#### About this exercise:
Set the pictures aside and return each record below precisely as written.

Dataset entries
--- START ---
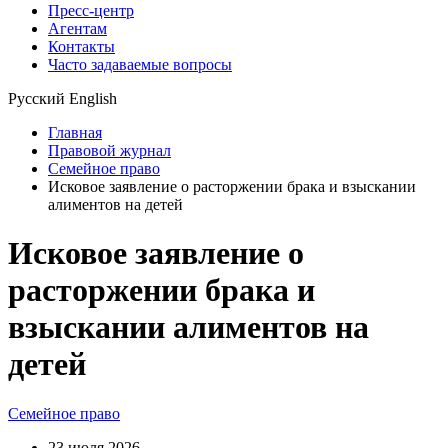
Пресс-центр
Агентам
Контакты
Часто задаваемые вопросы
Русский
English
Главная
Правовой журнал
Семейное право
Исковое заявление о расторжении брака и взыскании
алиментов на детей
Исковое заявление о
расторжении брака и
взыскании алиментов на
детей
Семейное право
23 июля 2026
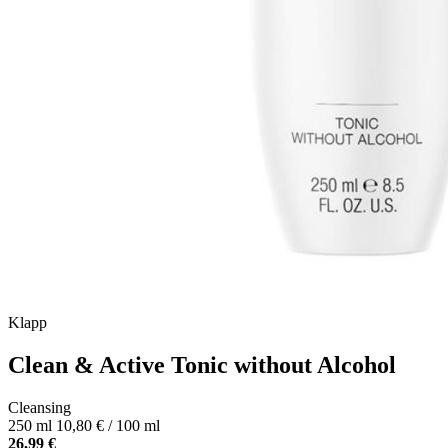
Klapp
Clean & Active Tonic without Alcohol
Cleansing
250 ml
10,80 € / 100 ml
26,99 €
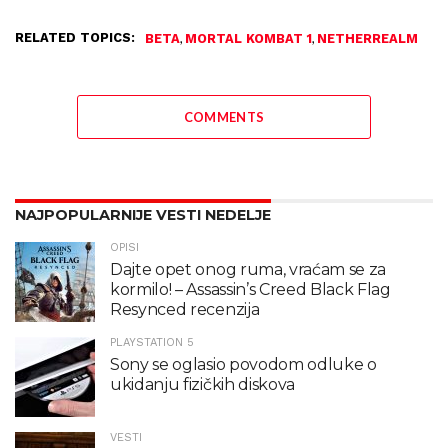
RELATED TOPICS:
,
,
BETA
MORTAL KOMBAT 1
NETHERREALM
COMMENTS
NAJPOPULARNIJE VESTI NEDELJE
OPISI
Dajte opet onog ruma, vraćam se za
kormilo! – Assassin’s Creed Black Flag
Resynced recenzija
PLAYSTATION 5
Sony se oglasio povodom odluke o
ukidanju fizičkih diskova
VESTI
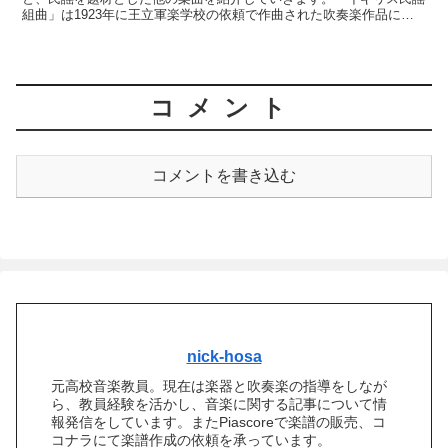
組曲」は1923年に王立軍楽学校の依頼で作曲された吹奏楽作品にな
ります。ここからは元となった民謡と合わせて、「イギリス民謡組
曲」を紹介していきます。
コメント
コメントを書き込む
nick-hosa
元高校音楽教員。現在は楽器と吹奏楽の指導をしなが
ら、教員経験を活かし、音楽に関する記事について情
報発信をしています。またPiascoreで楽譜の販売、コ
コナラにて楽譜作成の依頼を承っています。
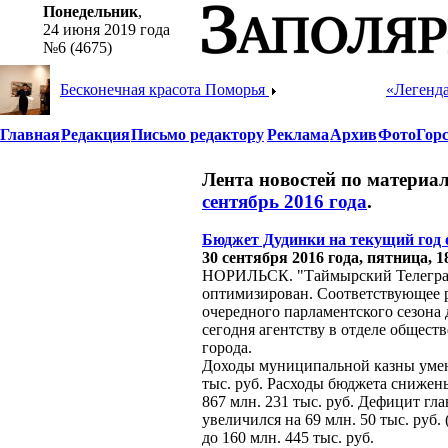
Понедельник
,
24 июня 2019 года
№6 (4675)
Бесконечная красота Поморья
«Легенд
Главная
Редакция
Письмо редактору
Реклама
Архив
Фото
Гор
Лента новостей по материа
сентябрь 2016 года
.
Бюджет Дудинки на текущий год
30 сентября 2016 года, пятница, 1
НОРИЛЬСК. "Таймырский Телеграф
оптимизирован. Соответствующее 
очередного парламентского сезона
сегодня агентству в отделе общес
города.
Доходы муниципальной казны умень
тыс. руб. Расходы бюджета снижены 
867 млн. 231 тыс. руб. Дефицит г
увеличился на 69 млн. 50 тыс. руб
до 160 млн. 445 тыс. руб.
--- END ---
#### Written response:
Пресс-центр
Агентам
Контакты
Часто задаваемые вопросы
Русский
English
Главная
Правовой журнал
Семейное право
Исковое заявление о расторжении брака и взыскании
алиментов на детей
Исковое заявление о
расторжении брака и
взыскании алиментов на
детей
Семейное право
23 июля 2026
Klapp
Clean & Active Tonic without Alcohol
Cleansing
250 ml
10,80 € / 100 ml
26,99 €
RELATED TOPICS:
,
,
BETA
MORTAL KOMBAT 1
NETHERREALM
COMMENTS
NAJPOPULARNIJE VESTI NEDELJE
OPISI
Dajte opet onog ruma, vraćam se za
kormilo! – Assassin’s Creed Black Flag
Resynced recenzija
PLAYSTATION 5
Sony se oglasio povodom odluke o
ukidanju fizičkih diskova
VESTI
組曲」は1923年に王立軍楽学校の依頼で作曲された吹奏楽作品にな
ります。ここからは元となった民謡と合わせて、「イギリス民謡組
曲」を紹介していきます。
コメント
コメントを書き込む
nick-hosa
元高校音楽教員。現在は楽器と吹奏楽の指導をしなが
ら、教員経験を活かし、音楽に関する記事について情
報発信をしています。またPiascoreで楽譜の販売、コ
コナラにて楽譜作成の依頼を承っています。
Понедельник
,
24 июня 2019 года
№6 (4675)
Бесконечная красота Поморья
«Легенд
Главная
Редакция
Письмо редактору
Реклама
Архив
Фото
Гор
Лента новостей по материа
сентябрь 2016 года
.
Бюджет Дудинки на текущий год
30 сентября 2016 года, пятница, 1
НОРИЛЬСК. "Таймырский Телеграф
оптимизирован. Соответствующее 
очередного парламентского сезона
сегодня агентству в отделе общес
города.
Доходы муниципальной казны умень
тыс. руб. Расходы бюджета снижены 
867 млн. 231 тыс. руб. Дефицит г
увеличился на 69 млн. 50 тыс. руб
до 160 млн. 445 тыс. руб.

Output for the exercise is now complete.